Alzheimer’s – Is There a Way Out

Alzheimer's treatment

What do you know about Alzheimer disease? Ever thought about how science is trying so hard to bring a cure to this deadly disease? Well here are few things you could know…

Alzheimer’s was first identified at the end of the 19th century; when German women, a homemaker named Auguste Deter, showed signs of mental decline. She was only 51 then. When she died, Alois Alzheimer, a neuropathologist, and his partner, Emil Kraepelin, did an autopsy and found that Frau Deter’s brain was clogged with lumpy, oval-shaped clumps, plaques of the protein beta-amyloid and tangles of a protein now known as tau. The men agreed the new disease would be named after Alzheimer.

There are several forms of Alzheimer’s, a relatively rare kind that runs in families; an early-onset variety that strikes in mid-life (about five percent), and the more common disorder found in people — more likely women — later in life, usual people in their 70s and 80s. Beginning very early in life, people naturally acquire a damaging substance called tau in the brain. It has been found in children as young as 10 years old as well.

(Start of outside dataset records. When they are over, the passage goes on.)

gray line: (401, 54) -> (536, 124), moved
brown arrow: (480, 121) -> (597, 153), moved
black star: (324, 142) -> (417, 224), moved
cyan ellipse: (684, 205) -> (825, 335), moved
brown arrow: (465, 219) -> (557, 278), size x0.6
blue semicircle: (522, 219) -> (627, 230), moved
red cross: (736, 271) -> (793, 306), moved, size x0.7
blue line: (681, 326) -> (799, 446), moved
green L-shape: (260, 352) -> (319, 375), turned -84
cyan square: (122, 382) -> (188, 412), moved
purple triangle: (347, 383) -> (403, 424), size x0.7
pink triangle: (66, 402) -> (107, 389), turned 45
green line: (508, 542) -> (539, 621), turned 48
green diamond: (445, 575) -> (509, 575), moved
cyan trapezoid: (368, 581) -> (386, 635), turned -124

With various researches ongoing at numerous institutes and centers, drug tests are divided into four groups.

  • Phase 1 trials are done on small groups of volunteers just to see if they are safe.
  • Phase 2 trials are on larger groups to see if they work at all and also check safety.
  • Phase 3 is a test of an even larger group for efficacy, to see if they are better than what is already available, and again, safety.
  • Phase 4 is to watch the drug after it goes to market.

No drug is approved until it has passed phase 3. Sadly, none have passed either!

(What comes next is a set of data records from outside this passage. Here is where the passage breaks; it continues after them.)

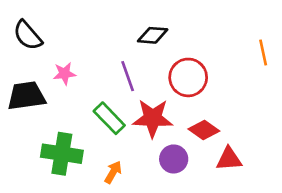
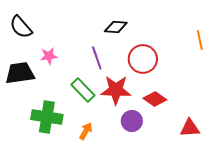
red triangle: (229, 159) -> (190, 128), moved

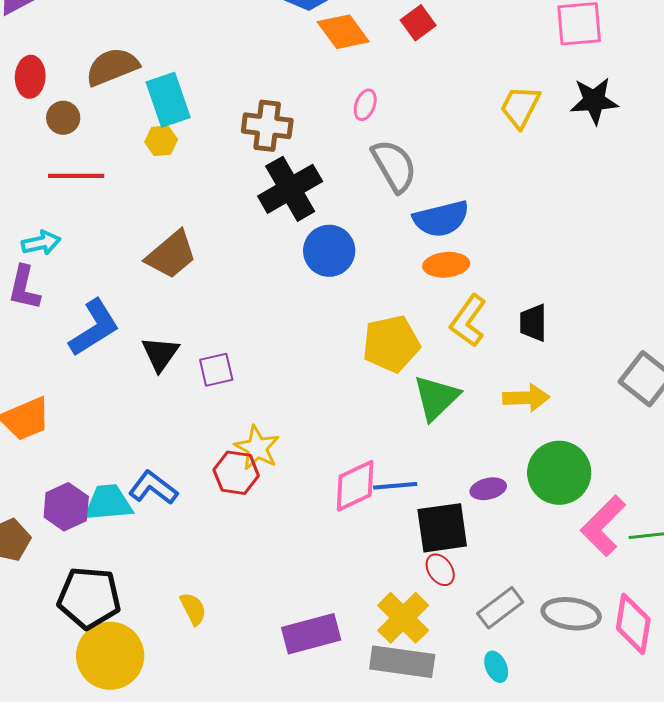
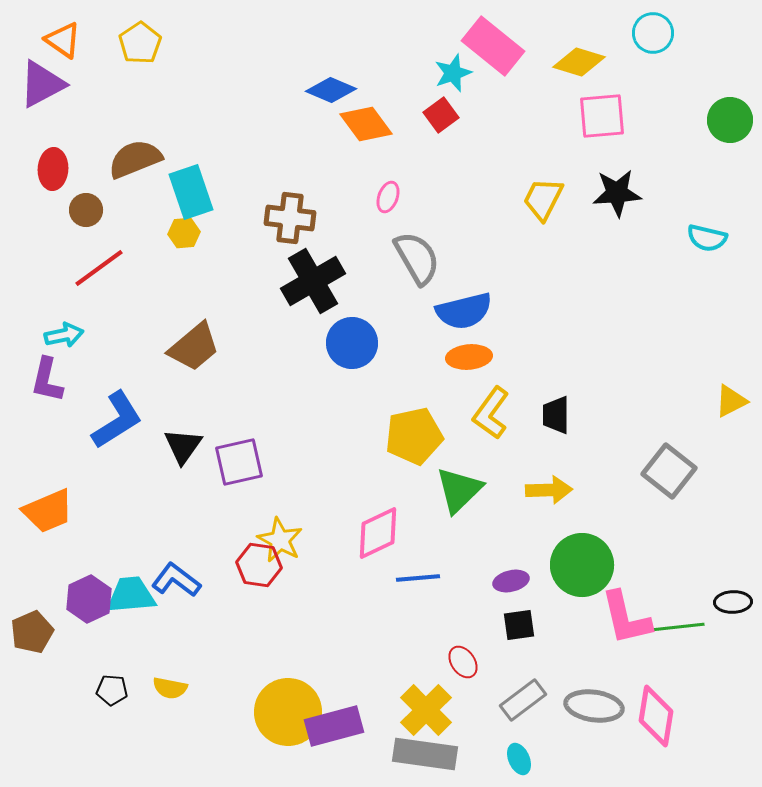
red line: (76, 176) -> (99, 268), turned -36
purple square: (216, 370) -> (239, 462), size x1.4
pink diamond: (355, 486) -> (378, 533), moved
pink L-shape: (603, 526) -> (626, 618), turned -58
black square: (442, 528) -> (519, 625), moved, size x0.6
black pentagon: (89, 598) -> (112, 690), size x0.5
yellow semicircle: (193, 609) -> (170, 688), moved, turned 128
yellow circle: (110, 656) -> (288, 712), moved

The goal is to spot Alzheimer’s before a person knows they have it. Scientists are taking two approaches that might detect Alzheimer’s disease before symptoms: imaging and biomarkers. Imaging has been somewhat successful, particularly using fMRI, or functional magnetic resonance imaging. The other approach is to find markers in spinal fluid that would indicate the presence of amyloid and tau in the brain. Because the cerebrospinal fluid washes the brain, it would indicate the presence of the two proteins. If there is only a little bit of amyloid in the fluid, it is likely in the brain, which is bad news. If there is plenty of tau, the person also is more likely to have Alzheimer’s. The problem with the biomarker tests is that they involve a needle puncture into the spinal column, a process that is invasive, sometimes painful and risky. That’s one reason it is harder to get participants in trials for these tests.

Alzheimer’s research is greatly expanding in the UK. Prime Minister David Cameron announced the Prime Minister’s Challenge on Dementia 2020, to make Great Britain “the best country in the world for dementia care and support.” Research funding is going from £26.6 million (around $40 million) to £66.3 million (almost $100 million) this year.

A study showed that between 2000 and 2012, 244 compounds were tested in 413 clinical trials. Only one was approved for use, a failure rate of 99.6 percent. Although no one knows exactly how much the pharmaceutical industry is spending on Alzheimer’s research it likely is in the billions. The National Institutes of Health spends $586 million to $638 million every year. But unfortunately, all tests have been failures to date.

How much more study and research is going to go into this? No one knows, but sooner or later, there will be an answer. At least that’s what research hopes to. Only time can tell.